George's principles were applied by later theorists to each of these specialized environments to achieve a program designed to assure its equitable, efficient, and rational exploitation in satisfying the individual right to possess and use the resources of the cosmos while satisfying also the common right to own it and to share equally in the benefits of such ownership.

However, some of George's earliest supporters, among the old-time single taxers, would reject this presentation of his basic ideas as heretical because, they would say, it is complex and complicated. They preferred what they thought was a simple statement: abolish all taxes save a single tax on land values.

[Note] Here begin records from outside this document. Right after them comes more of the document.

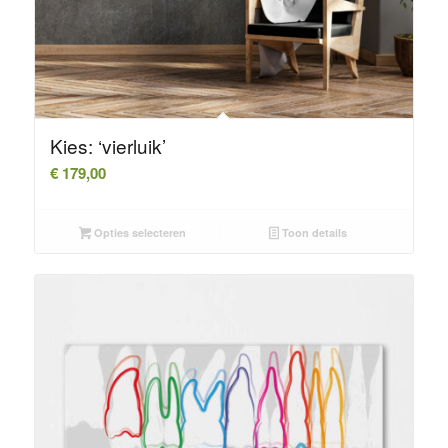
Kies: ‘vierluik’
€
179,00
Opties selecteren
Toon details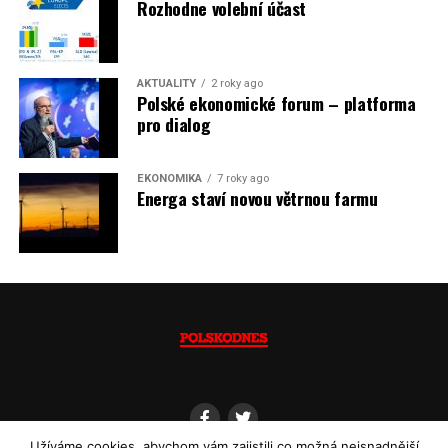
neplánované a nečekané skokové zvýšení závislosti na
Rozhodne volební účast
dovozu elektřiny už od roku 2027.
Jaromír Piskoř
AKTUALITY
2 roky ago
Polské ekonomické forum – platforma
(psáno pro info.cz)
pro dialog
EKONOMIKA
7 roky ago
Energa staví novou větrnou farmu
Užíváme cookies, abychom vám zajistili co možná nejsnadnější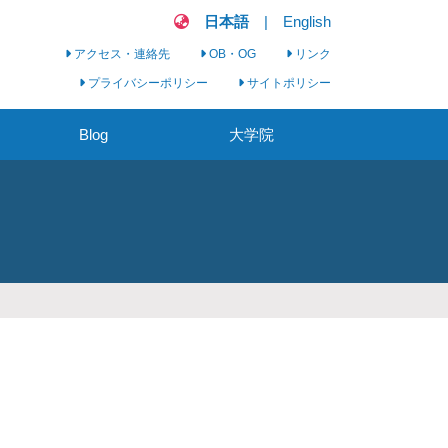
日本語
|
English
アクセス・連絡先
OB・OG
リンク
プライバシーポリシー
サイトポリシー
Blog
大学院
看護実践科学セミナ
ー
臨床看護学研究会
大学院生募集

The effect of such simplistic reasoning was to reduce George's philosophy to a reform of the local property tax. Now that is a reform that is highly desirable, I grant, for practical reasons. But, important as local property tax reform is, it is not a reform calculated to stir people's hearts or minds or to produce a reform of the total society.

Although the land question, the question of the physical environment, is the bottom question, it isn't the only significant question. George founded a social movement especially vital for the 21st century because he was able to communicate to those who came after him a Utopian vision, even though some do not recognize it as such. It was the idea of a free society founded upon equal rights and equal opportunities, upon association in equality to achieve, by experimental means, the most effective forms of social cooperation. George's aim was to preserve the benefits of individualism while utilizing the benefits of group cooperative efforts.

George made very significant contributions to economics, sociology, political science, and moral philosophy in Progress and Poverty and in his later writings. But his greatest contribution, I repeat, is to social philosophy, especially in his previously mentioned Utopian vision.

George's philosophy must be interpreted in the light of Bondi's theory -- universally; as, indeed, various thinkers are now engaged in doing. They seek to apply George's principles to all space, waters, and land.

It will be a difficult task to apply these principles to the entire cosmos but the free society of men and women engaged in cooperation is just over the horizon. In a little while, it must come into sight.